[Extracted data]

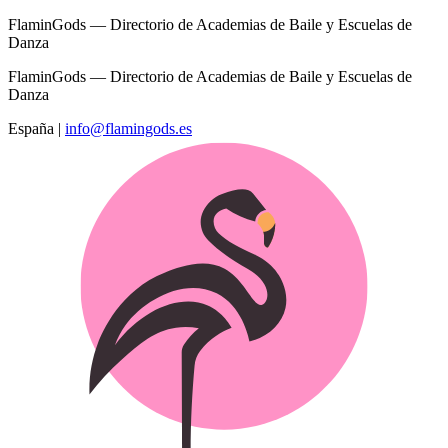
FlaminGods — Directorio de Academias de Baile y Escuelas de
Danza
FlaminGods — Directorio de Academias de Baile y Escuelas de
Danza
España
|
info@flamingods.es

[/Extracted data]

Exercise brief. Write the records above out again exactly, with no pictures in your copy.

Answer for the task.
FlaminGods — Directorio de Academias de Baile y Escuelas de
Danza
FlaminGods — Directorio de Academias de Baile y Escuelas de
Danza
España
|
info@flamingods.es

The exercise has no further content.